Dataset entries
%%

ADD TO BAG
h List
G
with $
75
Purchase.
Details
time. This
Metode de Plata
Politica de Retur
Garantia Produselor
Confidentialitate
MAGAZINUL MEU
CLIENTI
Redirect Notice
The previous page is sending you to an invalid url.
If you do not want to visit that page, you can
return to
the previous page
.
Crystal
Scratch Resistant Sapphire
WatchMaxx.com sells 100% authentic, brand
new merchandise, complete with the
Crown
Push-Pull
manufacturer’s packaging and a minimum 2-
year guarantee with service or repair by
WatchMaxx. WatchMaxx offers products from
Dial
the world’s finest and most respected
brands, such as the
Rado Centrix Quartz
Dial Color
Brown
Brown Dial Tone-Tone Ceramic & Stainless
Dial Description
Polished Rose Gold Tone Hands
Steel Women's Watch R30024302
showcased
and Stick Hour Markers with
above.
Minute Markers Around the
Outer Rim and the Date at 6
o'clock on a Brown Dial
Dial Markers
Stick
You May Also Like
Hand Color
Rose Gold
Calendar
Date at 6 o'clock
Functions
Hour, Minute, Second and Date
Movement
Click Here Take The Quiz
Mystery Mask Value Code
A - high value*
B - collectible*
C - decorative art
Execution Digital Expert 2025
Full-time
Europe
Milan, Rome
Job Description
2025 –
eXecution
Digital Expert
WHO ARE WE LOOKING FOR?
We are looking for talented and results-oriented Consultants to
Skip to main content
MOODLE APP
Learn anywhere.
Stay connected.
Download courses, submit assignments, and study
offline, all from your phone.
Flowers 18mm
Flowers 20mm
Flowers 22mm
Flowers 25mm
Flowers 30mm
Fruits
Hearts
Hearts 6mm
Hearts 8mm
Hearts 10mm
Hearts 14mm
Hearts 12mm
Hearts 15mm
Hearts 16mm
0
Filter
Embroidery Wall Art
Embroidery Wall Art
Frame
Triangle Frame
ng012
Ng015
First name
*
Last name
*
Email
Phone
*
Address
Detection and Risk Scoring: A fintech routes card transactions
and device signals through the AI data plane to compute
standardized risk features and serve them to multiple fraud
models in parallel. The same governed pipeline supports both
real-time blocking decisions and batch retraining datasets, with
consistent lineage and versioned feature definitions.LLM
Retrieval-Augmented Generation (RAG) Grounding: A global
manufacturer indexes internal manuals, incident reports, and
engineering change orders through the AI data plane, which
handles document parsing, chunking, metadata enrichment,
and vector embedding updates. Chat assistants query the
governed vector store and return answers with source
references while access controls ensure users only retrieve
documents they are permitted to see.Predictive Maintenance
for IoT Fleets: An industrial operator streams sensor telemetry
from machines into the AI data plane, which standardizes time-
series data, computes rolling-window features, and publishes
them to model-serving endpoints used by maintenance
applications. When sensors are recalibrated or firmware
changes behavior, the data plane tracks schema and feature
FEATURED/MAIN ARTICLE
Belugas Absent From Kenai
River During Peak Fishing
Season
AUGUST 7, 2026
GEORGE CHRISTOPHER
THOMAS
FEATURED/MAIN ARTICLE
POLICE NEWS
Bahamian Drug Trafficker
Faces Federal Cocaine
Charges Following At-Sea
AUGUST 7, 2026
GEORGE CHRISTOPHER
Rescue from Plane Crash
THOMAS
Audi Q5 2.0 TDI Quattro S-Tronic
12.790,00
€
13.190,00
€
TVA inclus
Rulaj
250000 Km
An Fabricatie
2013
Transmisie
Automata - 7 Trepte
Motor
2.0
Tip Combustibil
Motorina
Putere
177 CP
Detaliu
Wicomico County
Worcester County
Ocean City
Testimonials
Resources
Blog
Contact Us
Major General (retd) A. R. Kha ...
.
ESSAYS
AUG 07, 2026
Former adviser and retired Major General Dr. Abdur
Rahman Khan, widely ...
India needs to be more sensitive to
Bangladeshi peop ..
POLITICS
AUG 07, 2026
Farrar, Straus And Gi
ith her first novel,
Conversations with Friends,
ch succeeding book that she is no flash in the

%%

EXERCISE:
Search the lines above for the string "time", then show every one that has it.

WRITTEN SOLUTION:
time. This
Full-time
real-time blocking decisions and batch retraining datasets, with
from machines into the AI data plane, which standardizes time-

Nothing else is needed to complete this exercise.